Ocenił, że biopaliwo jest droższe o 30 procent od benzyny. - To będzie stopniowo redukowane - stwierdził
Podkreślił, że w przypadku samochodów elektrycznych trzeba spojrzeć na proces "od początku do końca".
- Samochód musimy wyprodukować, i tu trzeba powiedzieć jedną niestety smutną rzecz dla samochodów elektrycznych, że baterie są najtrudniejszym elementem od strony ekologii. Zrobienie dużej porcji baterii do Tesli, to jest około 120 tysięcy kilometrów przejechanych dieslem. Czyli samochód już jest obciążony takim śladem węglowym - wyjaśnił.

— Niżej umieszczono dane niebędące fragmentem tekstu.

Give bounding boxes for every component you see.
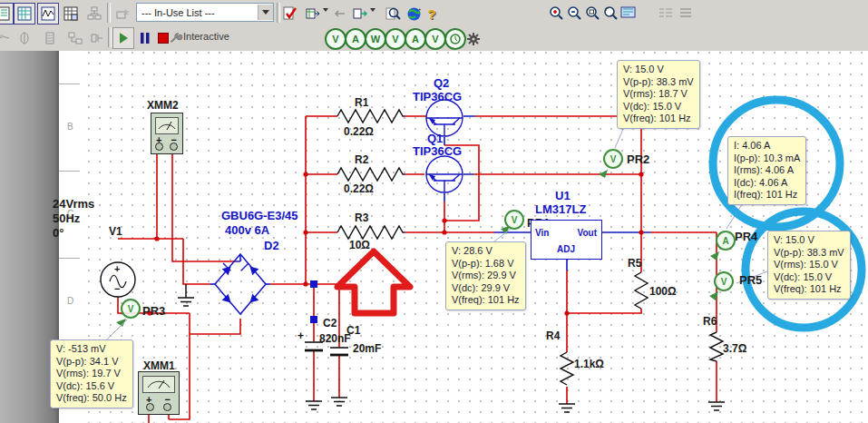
in-use-list-combobox[interactable]: --- In-Use List --- — [136, 3, 274, 22]
help-icon[interactable]: ? — [421, 3, 443, 25]
readout-line: V(p-p): 38.3 mV — [774, 247, 844, 260]
r2-value[interactable]: 0.22Ω — [344, 182, 374, 195]
v1-value-line[interactable]: 24Vrms — [53, 197, 94, 211]
xmm1-ref[interactable]: XMM1 — [143, 359, 175, 372]
pr3-readout[interactable]: V: -513 mV V(p-p): 34.1 V V(rms): 19.7 V… — [50, 339, 133, 408]
readout-line: V(dc): 15.6 V — [56, 380, 127, 393]
voltage-current-probe-button[interactable]: A — [405, 28, 426, 50]
readout-line: V(p-p): 1.68 V — [452, 258, 520, 271]
spreadsheet-view-icon[interactable] — [14, 3, 35, 25]
r1-value[interactable]: 0.22Ω — [344, 125, 374, 138]
find-icon[interactable] — [382, 3, 404, 25]
pr1-readout[interactable]: V: 28.6 V V(p-p): 1.68 V V(rms): 29.9 V … — [445, 241, 526, 310]
dropdown-arrow[interactable] — [370, 8, 375, 12]
pr3-label[interactable]: PR3 — [142, 304, 165, 318]
c2-ref[interactable]: C2 — [323, 317, 336, 330]
r4-value[interactable]: 1.1kΩ — [574, 358, 604, 370]
xmm1-screen — [142, 376, 175, 393]
pr5-label[interactable]: PR5 — [739, 273, 762, 287]
subcircuit-icon[interactable] — [86, 27, 108, 49]
edit-lines-icon[interactable] — [675, 3, 697, 25]
q1-part[interactable]: TIP36CG — [413, 144, 462, 158]
pin-vout: Vout — [578, 228, 597, 238]
readout-line: V(rms): 29.9 V — [452, 270, 520, 282]
d2-ref[interactable]: D2 — [264, 239, 279, 252]
regulator-u1[interactable]: Vin Vout ADJ — [531, 220, 602, 260]
run-simulation-button[interactable] — [112, 27, 134, 49]
r6-value[interactable]: 3.7Ω — [723, 342, 746, 355]
r4-ref[interactable]: R4 — [546, 330, 560, 342]
toolbar: --- In-Use List --- ? — [0, 0, 868, 52]
d2-rating[interactable]: 400v 6A — [225, 223, 269, 237]
variant-icon[interactable] — [64, 27, 86, 49]
probe-letter: W — [371, 34, 380, 44]
fullscreen-icon[interactable] — [618, 3, 639, 25]
edit-labels-icon[interactable] — [655, 3, 677, 25]
transfer-to-spreadsheet-icon[interactable] — [302, 3, 324, 25]
pin-vin: Vin — [535, 228, 549, 238]
v1-value-line[interactable]: 50Hz — [53, 212, 80, 225]
r3-ref[interactable]: R3 — [355, 212, 368, 224]
power-probe-button[interactable]: W — [365, 28, 386, 50]
probe-pr1[interactable]: V — [504, 210, 524, 230]
forward-annotate-icon[interactable] — [349, 3, 371, 25]
differential-voltage-probe-button[interactable]: V — [385, 28, 406, 50]
xmm1-plus-terminal[interactable] — [146, 403, 154, 411]
voltage-reference-probe-button[interactable]: V — [424, 28, 446, 50]
probe-letter: V — [432, 34, 438, 44]
d2-part[interactable]: GBU6G-E3/45 — [221, 209, 298, 222]
readout-line: V(freq): 50.0 Hz — [56, 392, 127, 405]
xmm2-plus-terminal[interactable] — [155, 143, 163, 151]
postprocessor-icon[interactable] — [60, 3, 82, 25]
v1-value-line[interactable]: 0° — [53, 226, 63, 240]
probe-letter: A — [722, 236, 728, 246]
readout-line: I(freq): 101 Hz — [734, 189, 800, 202]
hierarchy-icon[interactable] — [83, 3, 105, 25]
pr2-readout[interactable]: V: 15.0 V V(p-p): 38.3 mV V(rms): 18.7 V… — [617, 60, 700, 129]
erc-check-icon[interactable] — [279, 3, 301, 25]
u1-ref[interactable]: U1 — [555, 189, 571, 202]
xmm2-minus-terminal[interactable] — [170, 143, 178, 151]
multimeter-xmm2[interactable]: + − — [151, 113, 183, 154]
probe-letter: V — [721, 277, 727, 287]
r6-ref[interactable]: R6 — [703, 315, 717, 328]
grapher-icon[interactable] — [37, 3, 59, 25]
voltage-probe-button[interactable]: V — [325, 28, 346, 50]
probe-pr5[interactable]: V — [714, 271, 734, 291]
r2-ref[interactable]: R2 — [355, 153, 368, 166]
q1-ref[interactable]: Q1 — [427, 132, 443, 145]
probe-pr4[interactable]: A — [716, 231, 736, 251]
q2-part[interactable]: TIP36CG — [413, 90, 462, 103]
probe-letter: A — [412, 34, 419, 44]
r3-value[interactable]: 10Ω — [349, 239, 370, 251]
probe-pr2[interactable]: V — [603, 149, 623, 169]
database-manager-icon[interactable] — [39, 27, 61, 49]
r5-value[interactable]: 100Ω — [649, 285, 677, 298]
readout-line: V(freq): 101 Hz — [452, 294, 520, 307]
c1-ref[interactable]: C1 — [346, 324, 360, 337]
description-box-icon[interactable] — [0, 3, 14, 25]
pr4-readout[interactable]: I: 4.06 A I(p-p): 10.3 mA I(rms): 4.06 A… — [727, 136, 806, 205]
u1-part[interactable]: LM317LZ — [535, 202, 586, 216]
create-component-icon[interactable] — [112, 3, 133, 25]
pr5-readout[interactable]: V: 15.0 V V(p-p): 38.3 mV V(rms): 15.0 V… — [767, 231, 851, 300]
xmm1-minus-terminal[interactable] — [163, 403, 171, 411]
place-junction-icon[interactable] — [14, 27, 35, 49]
q2-ref[interactable]: Q2 — [434, 76, 449, 90]
multimeter-xmm1[interactable]: + − — [138, 371, 180, 415]
current-probe-button[interactable]: A — [345, 28, 366, 50]
pr2-label[interactable]: PR2 — [627, 152, 649, 166]
r1-ref[interactable]: R1 — [355, 96, 368, 109]
v1-ref[interactable]: V1 — [109, 225, 122, 238]
combobox-dropdown-button[interactable] — [258, 5, 273, 20]
back-annotate-icon[interactable] — [328, 3, 350, 25]
readout-line: I: 4.06 A — [734, 140, 800, 152]
place-wire-icon[interactable] — [0, 27, 14, 49]
probe-pr3[interactable]: V — [121, 299, 141, 319]
in-use-list-value: --- In-Use List --- — [137, 7, 258, 18]
c1-value[interactable]: 20mF — [353, 342, 381, 355]
xmm2-ref[interactable]: XMM2 — [147, 99, 179, 112]
pr4-label[interactable]: PR4 — [735, 230, 757, 243]
probe-settings-gear-icon[interactable] — [463, 28, 484, 50]
r5-ref[interactable]: R5 — [628, 257, 641, 270]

Dodał: "uważam, że samochody elektryczne są nam potrzebne w systemie miejskim. Wtedy są idealne, ale już przemieszczanie się między miastami, dłuższe podróże jest uciążliwe".
Motoryzacja na baterie - wady i zalety
Maciej Mazur zauważył, że "funkcjonalnie samochody elektryczne zbliżają się do tego, co dają samochody konwencjonalne".
- Za 2, 4, 6 lat będą już przewyższały te standardy, które wyznaczają samochody konwencjonalne. Nie sprowadzajmy dyskusji do początku telefonii komórkowej w Polsce, gdzie mieliśmy wielką cegłę i mówiliśmy, że się nie da. Dziś telefony są zupełnie inne - zauważył.
- Jakiekolwiek rozwiązania skalowalne, które dadzą nam możliwość skutecznie przeciwdziałać zmianom klimatycznym, powinny być wdrażane. Na dziś motoryzacja bateryjna jest tą wiodącą technologią. Nie ma alternatywy - stwierdził. Krzysztof Hołowczyc był innego zdania. - Myli się pan bardzo. To jest wciąż mały procent - ocenił wskazując na samochody bateryjne.
- Dwanaście procent w Unii Europejskiej w zeszłym roku, to już nie jest mały procent - odpowiedział Maciej Mazur.